Monday, November 27, 2006
Dylan Sunday - Theme Time Radio Hour #26-27
Bob and Joan looking super cute
Bob Dylan, Theme Time Radio Hour #26 (Halloween)
Bob Dylan, Theme Time Radio Hour #27 (Dance)
The first episode is clearly out of date, but the second one is never past its prime. There are very few things that I value more than dancing, on the real. I'm not good at it, occasionally descending into stereotypical white guy moves, but who cares? If anyone on the dancefloor actually gives a shit about how bad you look, I feel sorry for that person. On a small space filled with men and women gyrating and having fun, no one cares what you look like.
This leads me to a bigger thought, one that really doesn't connect much to Bob Dylan's music.

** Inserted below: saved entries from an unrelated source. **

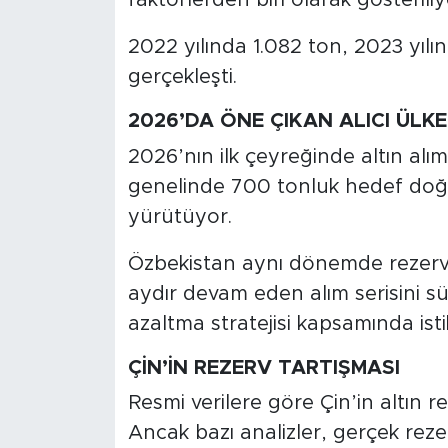
faktörlerden biri olarak gösteriliy
2022 yılında 1.082 ton, 2023 yılın
gerçekleşti.
2026’DA ÖNE ÇIKAN ALICI ÜLK
2026’nın ilk çeyreğinde altın alım
genelinde 700 tonluk hedef doğru
yürütüyor.
Özbekistan aynı dönemde rezervl
aydır devam eden alım serisini sür
azaltma stratejisi kapsamında isti
ÇİN’İN REZERV TARTIŞMASI
Resmi verilere göre Çin’in altın r
Ancak bazı analizler, gerçek reze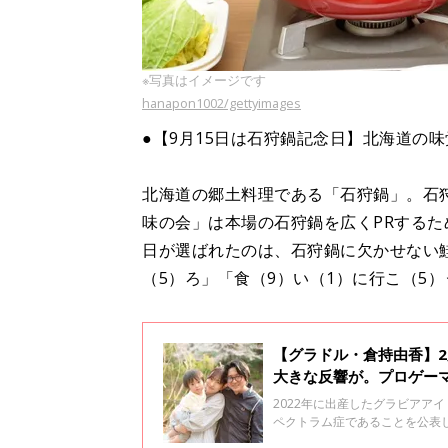
※写真はイメージです
hanapon1002/gettyimages
●【9月15日は石狩鍋記念日】北海道の
北海道の郷土料理である「石狩鍋」。石
味の会」は本場の石狩鍋を広くPRするた
日が選ばれたのは、石狩鍋に欠かせない
（5）ろ」「食（9）い（1）に行こ（5
【グラドル・倉持由香】
大きな反響が。プロゲー
2022年に出産したグラビアア
ペクトラム症であることを公表
倉持さんが、湊くんの特性を受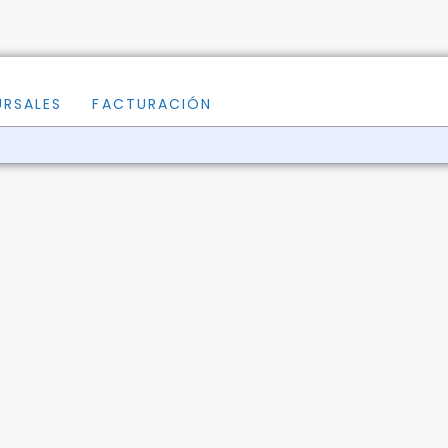
URSALES
FACTURACIÓN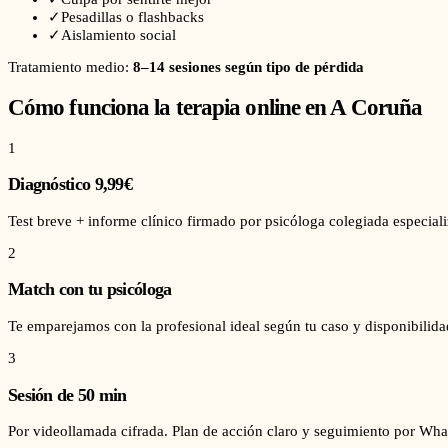
✓
Pesadillas o flashbacks
✓
Aislamiento social
Tratamiento medio:
8–14 sesiones según tipo de pérdida
Cómo funciona la terapia online en
A Coruña
1
Diagnóstico 9,99€
Test breve + informe clínico firmado por psicóloga colegiada especial
2
Match con tu psicóloga
Te emparejamos con la profesional ideal según tu caso y disponibilid
3
Sesión de 50 min
Por videollamada cifrada. Plan de acción claro y seguimiento por Wha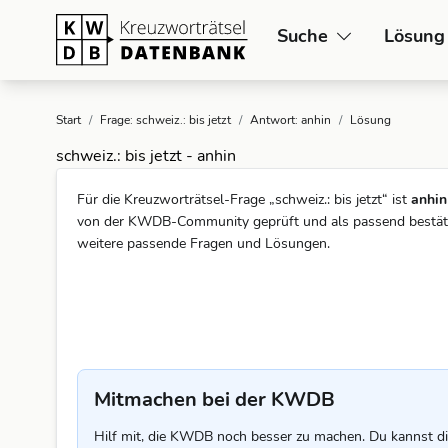
Suche
Lösung
Start
/
Frage: schweiz.: bis jetzt
/
Antwort: anhin
/
Lösung
schweiz.: bis jetzt - anhin
Für die Kreuzworträtsel-Frage „schweiz.: bis jetzt“ ist
anhin
von der KWDB-Community geprüft und als passend bestätigt
weitere passende Fragen und Lösungen.
Mitmachen bei der KWDB
Hilf mit, die KWDB noch besser zu machen. Du kannst di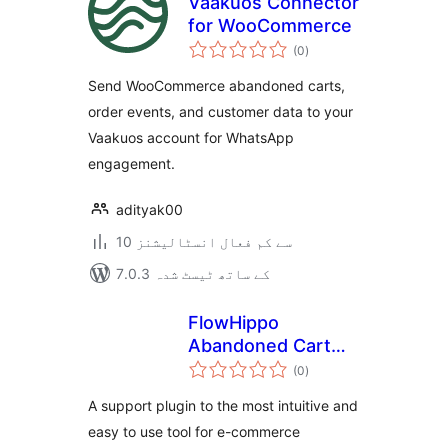
Vaakuos Connector
for WooCommerce
مجموعی
(0
)
درجہ
بندی
Send WooCommerce abandoned carts,
order events, and customer data to your
Vaakuos account for WhatsApp
engagement.
adityak00
10 سے کم فعال انسٹالیشنز
7.0.3 کے ساتھ ٹیسٹ شدہ
FlowHippo
Abandoned Cart
مجموعی
Recovery
(0
)
درجہ
بندی
A support plugin to the most intuitive and
easy to use tool for e-commerce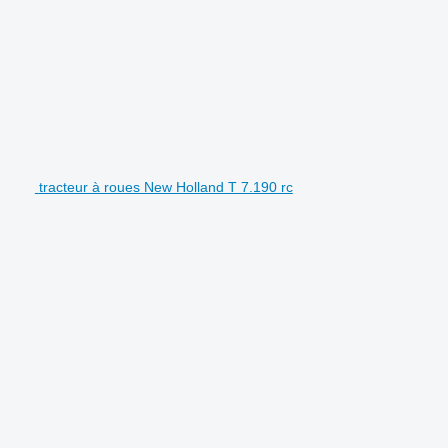
tracteur à roues New Holland T 7.190 rc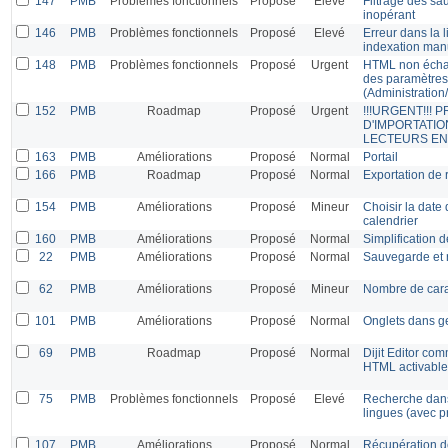
147
PMB
Problèmes fonctionnels
Proposé
Elevé
Filtrage des sa
inopérant
146
PMB
Problèmes fonctionnels
Proposé
Elevé
Erreur dans la 
indexation man
148
PMB
Problèmes fonctionnels
Proposé
Urgent
HTML non échap
des paramètres
(Administration
152
PMB
Roadmap
Proposé
Urgent
!!!URGENT!!!
D'IMPORTATIO
LECTEURS EN
163
PMB
Améliorations
Proposé
Normal
Portail
166
PMB
Roadmap
Proposé
Normal
Exportation de r
154
PMB
Améliorations
Proposé
Mineur
Choisir la date 
calendrier
160
PMB
Améliorations
Proposé
Normal
Simplification 
22
PMB
Améliorations
Proposé
Normal
Sauvegarde et r
62
PMB
Améliorations
Proposé
Mineur
Nombre de carac
101
PMB
Améliorations
Proposé
Normal
Onglets dans g
69
PMB
Roadmap
Proposé
Normal
Dijit Editor com
HTML activable
75
PMB
Problèmes fonctionnels
Proposé
Elevé
Recherche dans
lingues (avec p
107
PMB
Améliorations
Proposé
Normal
Récupération d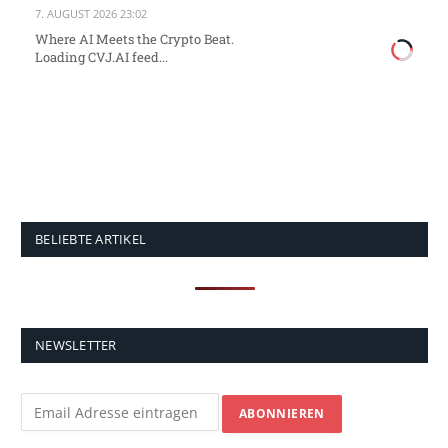
7. AUGUST 2026 23:02
Where AI Meets the Crypto Beat.
Loading CVJ.AI feed...
BELIEBTE ARTIKEL
NEWSLETTER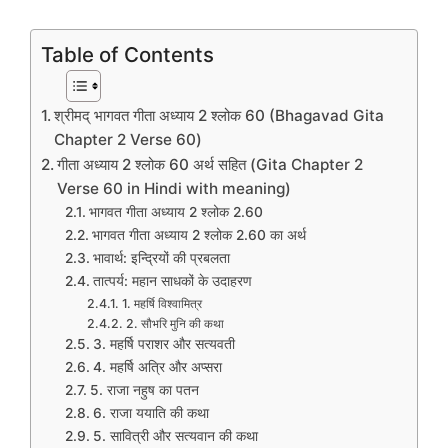
Table of Contents
श्रीमद् भागवत गीता अध्याय 2 श्लोक 60 (Bhagavad Gita
Chapter 2 Verse 60)
गीता अध्याय 2 श्लोक 60 अर्थ सहित (Gita Chapter 2
Verse 60 in Hindi with meaning)
भागवत गीता अध्याय 2 श्लोक 2.60
भागवत गीता अध्याय 2 श्लोक 2.60 का अर्थ
भावार्थ: इन्द्रियों की प्रबलता
तात्पर्य: महान साधकों के उदाहरण
1. महर्षि विश्वामित्र
2. सौभरि मुनि की कथा
3. महर्षि पराशर और सत्यवती
4. महर्षि अत्रि और अप्सरा
5. राजा नहुष का पतन
6. राजा ययाति की कथा
5. सावित्री और सत्यवान की कथा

The dancefloor for me has become a pivotal space for own thinking on music, an arbiter that I used to scoff at and now consider essential. When I was younger, music was essentially a solitary pursuit and in turn rhythm and sex and bass seemed useless. I listened to indie, experimental, the hard NYC rap, free jazz.
Clearly, I have done a 180 on that, as I've got older and come to realize how brilliant pop/dance music can be, how much more exciting it is to hear music that brings people together. Most of the divisions in music seem to center on the view of the dancefloor. The NYC hip-hop people seemed obsessed with music that is all about the lyrics and hardness, scoffing at the supposedly worthless snap music and crunk and Southern genres that are played for the strip club and dancefloor. Rockists are unable to appreciate any music that appeals to the body, that has an audience that could include teenage girls or those not in-the-know. There are other examples, from IDM to post-War jazz, but you get the picture. The one common theme, in my opinion, is a elitism that devalues the body and heart for the mind and intellect.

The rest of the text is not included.